Sometimes, people’s voices and actions can make a difference, if the run-up to this weekend’s Firecracker Shootout, a Pacificwide softball tournament for interservice teams, was an indicator.
The Firecracker, hosted by Foster Athletics on Okinawa since 1995, at one time featured the second-largest contingent of off-island teams of any of the so-called Pacific Grand Slam tournaments. As many as 16 teams one year, from far-away locales such as Hawaii and Guam, would attend the event, which also served as a warm-up for the now-defunct Marine Far East Regional Tournament.
But in recent years, budget cuts have limited Marine Corps Community Services in what aid it could provide off-island teams. No longer can MCCS provide bus transportation to teams going to and from Naha International Airport or Kadena Air Base. And Building 484 on Foster, a temporary billeting facility used to house visiting teams, is no longer available. All that left visiting teams to fend for themselves or seek help locally from on-island teams, players and coaches.
And the latter have begun taking things into their own hands, in an effort to “build the tournament back up to where it used to be,” said Robert Putney of Club Red and one of the longtime veterans of the Firecracker as a player and coach.
Evidence of that sort of assistance was seen Wednesday, when several players and coaches, including Putney, spent the day shuttling players from Naha Airport to Foster.
Visiting teams also reached out to billeting facilities such as Kadena’s Shogun Inn and Navy Gateway Inns and Suites, and Foster’s WestPac Lodge, to try to secure rooms on a space-available basis, there being no way for visiting teams to get official travel orders as was prevalent in the 1990s and 2000s.
Coaches also stepped up on behalf of visiting teams when the tournament schedule was announced at Wednesday’s pre-tournament coaches meeting. The 16 men’s teams were split into round-robin pools of eight teams each, but only the top four in each pool were initially eligible to qualify for the two-day double-elimination round starting Saturday morning.
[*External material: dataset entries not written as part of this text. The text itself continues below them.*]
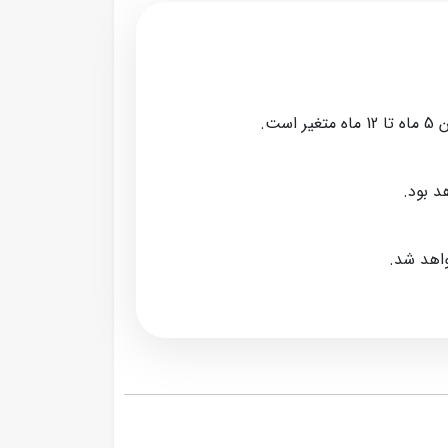
ت.
د بود.
واهد شد.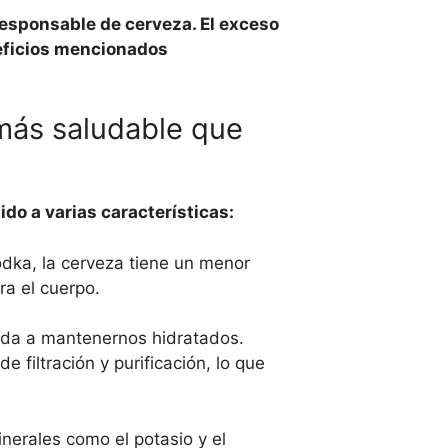
esponsable de cerveza. El exceso
neficios mencionados
 más saludable que
do a varias características:
odka, la cerveza tiene un menor
a el cuerpo.
uda a mantenernos hidratados.
filtración y purificación, lo que
nerales como el potasio y el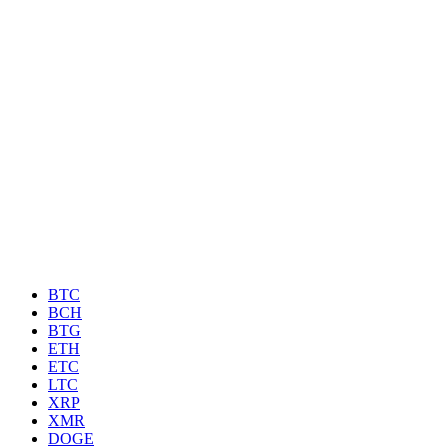
BTC
BCH
BTG
ETH
ETC
LTC
XRP
XMR
DOGE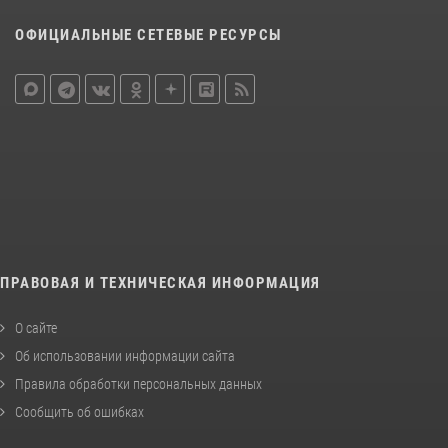
ОФИЦИАЛЬНЫЕ СЕТЕВЫЕ РЕСУРСЫ
ПРАВОВАЯ И ТЕХНИЧЕСКАЯ ИНФОРМАЦИЯ
О сайте
Об использовании информации сайта
Правила обработки персональных данных
Сообщить об ошибках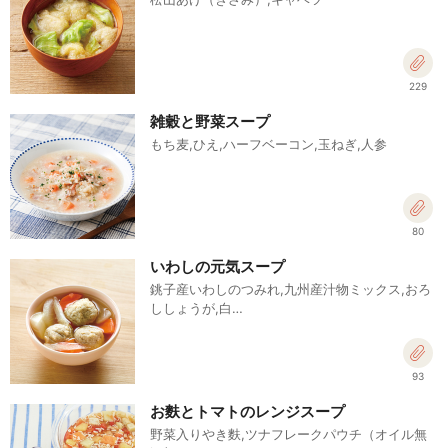
229
雑穀と野菜スープ
もち麦,ひえ,ハーフベーコン,玉ねぎ,人参
80
いわしの元気スープ
銚子産いわしのつみれ,九州産汁物ミックス,おろ
ししょうが,白…
93
お麩とトマトのレンジスープ
野菜入りやき麩,ツナフレークパウチ（オイル無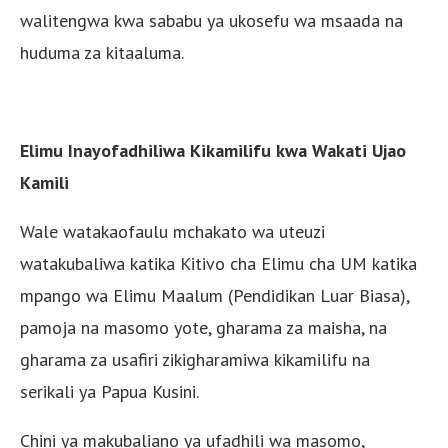
walitengwa kwa sababu ya ukosefu wa msaada na
huduma za kitaaluma.
Elimu Inayofadhiliwa Kikamilifu kwa Wakati Ujao
Kamili
Wale watakaofaulu mchakato wa uteuzi
watakubaliwa katika Kitivo cha Elimu cha UM katika
mpango wa Elimu Maalum (Pendidikan Luar Biasa),
pamoja na masomo yote, gharama za maisha, na
gharama za usafiri zikigharamiwa kikamilifu na
serikali ya Papua Kusini.
Chini ya makubaliano ya ufadhili wa masomo,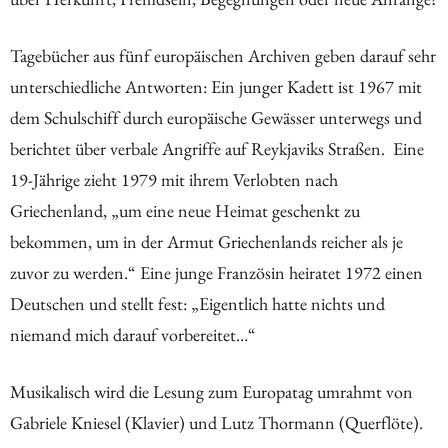
Tagebücher aus fünf europäischen Archiven geben darauf sehr
unterschiedliche Antworten: Ein junger Kadett ist 1967 mit
dem Schulschiff durch europäische Gewässer unterwegs und
berichtet über verbale Angriffe auf Reykjaviks Straßen. Eine
19-Jährige zieht 1979 mit ihrem Verlobten nach
Griechenland, „um eine neue Heimat geschenkt zu
bekommen, um in der Armut Griechenlands reicher als je
zuvor zu werden.“ Eine junge Französin heiratet 1972 einen
Deutschen und stellt fest: „Eigentlich hatte nichts und
niemand mich darauf vorbereitet…“
Musikalisch wird die Lesung zum Europatag umrahmt von
Gabriele Kniesel (Klavier) und Lutz Thormann (Querflöte).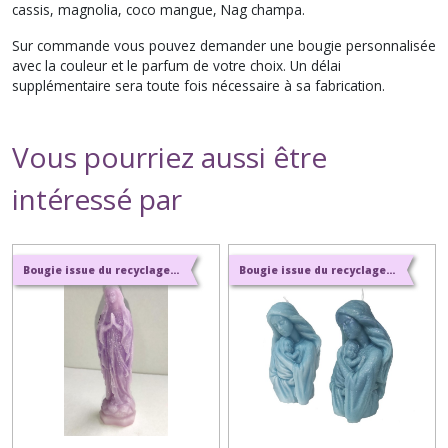
cassis, magnolia, coco mangue, Nag champa.
Sur commande vous pouvez demander une bougie personnalisée
avec la couleur et le parfum de votre choix. Un délai
supplémentaire sera toute fois nécessaire à sa fabrication.
Vous pourriez aussi être
intéressé par
Bougie issue du recyclage et parfums naturels de Grasse
Bougie issue du recyclage et parfums naturels de Grasse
Coaches pointed out that off-island teams spent thousands of dollars each to secure enough airline tickets and hotel rooms for their players, and it wouldn’t be fair, they said, for one of those teams to be limited to two days of pool play for that investment. They cited the Memorial Day weekend Pacificwide tournament at Yongsan Garrison, South Korea, in which all 18 men’s open teams qualified for the double-elimination playoffs.
Initially, Foster Athletics officials said the contracts for everything from tournament staff to field maintenance to umpires had already been finalized for a set amount of games and it could not be changed. But a call was made to MCCS’ highers-up, who agreed to let five teams in each pool qualify for the playoffs. A new schedule was drawn up and distributed to the teams as the tournament began Thursday evening.
Rather than longing for the days when the tournament was larger and truly Pacificwide in nature, both off- and on-island teams are putting their hands together to find ways to revitalize it. Rather than accept a schedule they felt worked to the detriment of visiting teams, coaches took matters to the right people, who addressed it.